Ulli Lommel’s entrance in Leibe ist Kalter als der Tod is just as striking as anything else in the film – his appearance is almost that of a photographic still, waiting tensely against a blank canvas. It was very much the style which Fassbinder took from the theatre, and he was probably born with it, as opposed to having learned it as a student.


In fact, I sometimes suspect that Fassbinder’s early film style was born out of his approach to directing actors in the theatre, which could be summarised as something like: ‘stand still and speak your lines.’ Therefore, in the third scene of the film, in which Ulli Lommel has no lines, we merely see him… standing still.

Perhaps this style was born out of uncertainty; perhaps it was an actual example of the cinematic and theatrical deconstruction which was materialising in the 1960s; and perhaps it was a mode through which Fassbinder could wield control and mask his inexperience; because he certainly had control, and certainly needed it; for he had vision aplenty.

Once you’ve seen Ulli Lommel though, there is no going back. Whereas Fassbinder is haphazard and in constant motion as a director, Lommel seems highly contained, professional as an actor, and almost distant from the proceedings – not the best quality for a Fassbinder film it should be said.

But it’s Lommel that holds Love is Colder than Death together, 100%, and even if he appears unsure of the direction of the picture at times, that’s probably because he had no idea where it was going. Most likely of all, Lommel was still assessing Fassbinder, and maybe even Fassbinder’s sexuality. Compare for example the two scenes in which Lommel, Fassbinder and the other gangsters bed down, in which I would argue Lommel seems unsure and apprehensive; and the scene where he confidently chats up the actress Katrinn Schaake on the train. Ok, Schaake was his wife, but it’s true that you watch him, he isn’t really as ensemble as the others — he's more the star in fact.

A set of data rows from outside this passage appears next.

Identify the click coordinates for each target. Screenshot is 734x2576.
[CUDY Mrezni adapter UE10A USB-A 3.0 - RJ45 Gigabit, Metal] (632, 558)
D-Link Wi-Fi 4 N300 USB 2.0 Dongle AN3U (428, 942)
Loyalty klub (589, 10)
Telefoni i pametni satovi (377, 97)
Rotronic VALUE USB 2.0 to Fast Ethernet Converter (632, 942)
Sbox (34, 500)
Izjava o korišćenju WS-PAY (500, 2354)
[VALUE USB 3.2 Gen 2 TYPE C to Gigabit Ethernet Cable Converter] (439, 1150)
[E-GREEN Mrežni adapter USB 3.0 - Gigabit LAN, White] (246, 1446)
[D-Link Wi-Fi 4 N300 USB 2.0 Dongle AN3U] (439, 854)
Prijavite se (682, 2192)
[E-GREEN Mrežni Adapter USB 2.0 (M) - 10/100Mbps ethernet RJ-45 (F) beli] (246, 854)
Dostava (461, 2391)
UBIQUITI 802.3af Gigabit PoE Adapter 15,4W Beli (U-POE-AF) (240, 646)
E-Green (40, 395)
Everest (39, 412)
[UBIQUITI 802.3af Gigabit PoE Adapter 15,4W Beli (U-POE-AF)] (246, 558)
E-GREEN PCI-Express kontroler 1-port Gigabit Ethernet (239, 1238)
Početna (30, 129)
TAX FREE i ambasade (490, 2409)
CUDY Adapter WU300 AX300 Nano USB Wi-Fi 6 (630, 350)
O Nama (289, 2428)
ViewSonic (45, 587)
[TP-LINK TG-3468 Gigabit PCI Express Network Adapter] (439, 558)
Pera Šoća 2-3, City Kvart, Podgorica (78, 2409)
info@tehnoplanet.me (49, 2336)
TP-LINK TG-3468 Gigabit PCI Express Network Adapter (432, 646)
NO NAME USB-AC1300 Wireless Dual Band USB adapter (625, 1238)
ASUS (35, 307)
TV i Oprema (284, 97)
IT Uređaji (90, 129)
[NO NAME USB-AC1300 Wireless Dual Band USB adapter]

There is a lot of stylised insanity in Love is Colder than Death – and some of it must have driven Jean Luc Godard wild with anger – and a lot of it is dropped on Lommel’s actorly shoulders – such as the moment where he clicks his fingers for a taxi, which whizzes into shot and stops, in a brief shot which must have made a good joke on paper, but doesn’t particularly impress in the finished article.

I’m not convinced that Ulli Lommel is at home in this film, but then judging from the way he sits in the café where he waits to kill Franz’s Turkish enemy, I’m not sure that he was at home in the 1960s. It was maybe a good thing for Lommel that the 70s were only a few months away when this was being shot – because although this may have been a nervous start – he was about to shine, and shine handsome.